---------- Data provided ----------

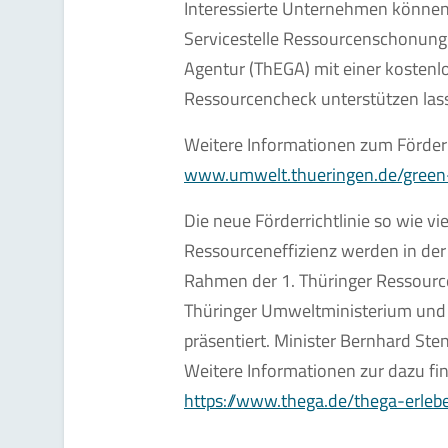
Interessierte Unternehmen können 
Servicestelle Ressourcenschonung
Agentur (ThEGA) mit einer kostenl
Ressourcencheck unterstützen las
Weitere Informationen zum Förder
www.umwelt.thueringen.de/green-
Die neue Förderrichtlinie so wie 
Ressourceneffizienz werden in d
Rahmen der 1. Thüringer Ressourc
Thüringer Umweltministerium und 
präsentiert. Minister Bernhard Ste
Weitere Informationen zur dazu fin
https://www.thega.de/thega-erleb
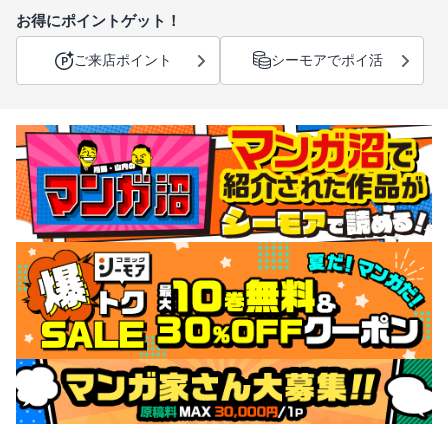
お得にポイントゲット！
ご来店ポイント
シーモアでポイ活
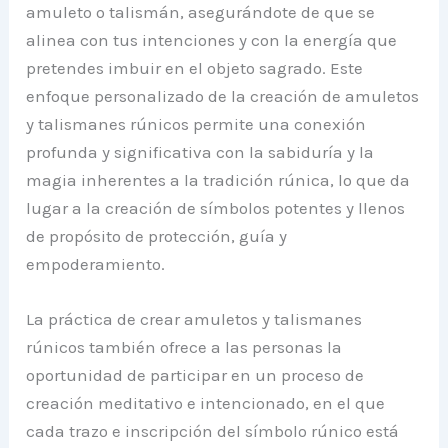
amuleto o talismán, asegurándote de que se
alinea con tus intenciones y con la energía que
pretendes imbuir en el objeto sagrado. Este
enfoque personalizado de la creación de amuletos
y talismanes rúnicos permite una conexión
profunda y significativa con la sabiduría y la
magia inherentes a la tradición rúnica, lo que da
lugar a la creación de símbolos potentes y llenos
de propósito de protección, guía y
empoderamiento.
La práctica de crear amuletos y talismanes
rúnicos también ofrece a las personas la
oportunidad de participar en un proceso de
creación meditativo e intencionado, en el que
cada trazo e inscripción del símbolo rúnico está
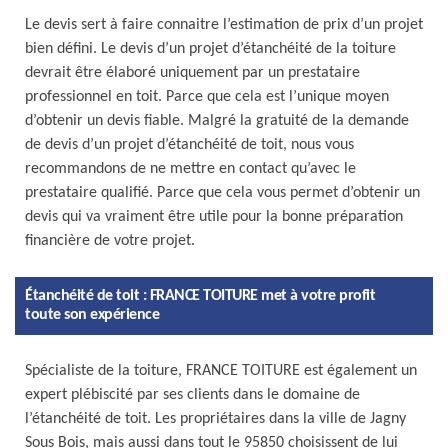
Le devis sert à faire connaitre l’estimation de prix d’un projet
bien défini. Le devis d’un projet d’étanchéité de la toiture
devrait être élaboré uniquement par un prestataire
professionnel en toit. Parce que cela est l’unique moyen
d’obtenir un devis fiable. Malgré la gratuité de la demande
de devis d’un projet d’étanchéité de toit, nous vous
recommandons de ne mettre en contact qu’avec le
prestataire qualifié. Parce que cela vous permet d’obtenir un
devis qui va vraiment être utile pour la bonne préparation
financière de votre projet.
Étanchéité de toit : FRANCE TOITURE met à votre profit
toute son expérience
Spécialiste de la toiture, FRANCE TOITURE est également un
expert plébiscité par ses clients dans le domaine de
l’étanchéité de toit. Les propriétaires dans la ville de Jagny
Sous Bois, mais aussi dans tout le 95850 choisissent de lui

----------

### Task goal
Write out the line containing "Spécialiste de la" and every line after it through the end of the entries. Keep each one exactly as it is, and add nothing.

### Result of this task
Spécialiste de la toiture, FRANCE TOITURE est également un
expert plébiscité par ses clients dans le domaine de
l’étanchéité de toit. Les propriétaires dans la ville de Jagny
Sous Bois, mais aussi dans tout le 95850 choisissent de lui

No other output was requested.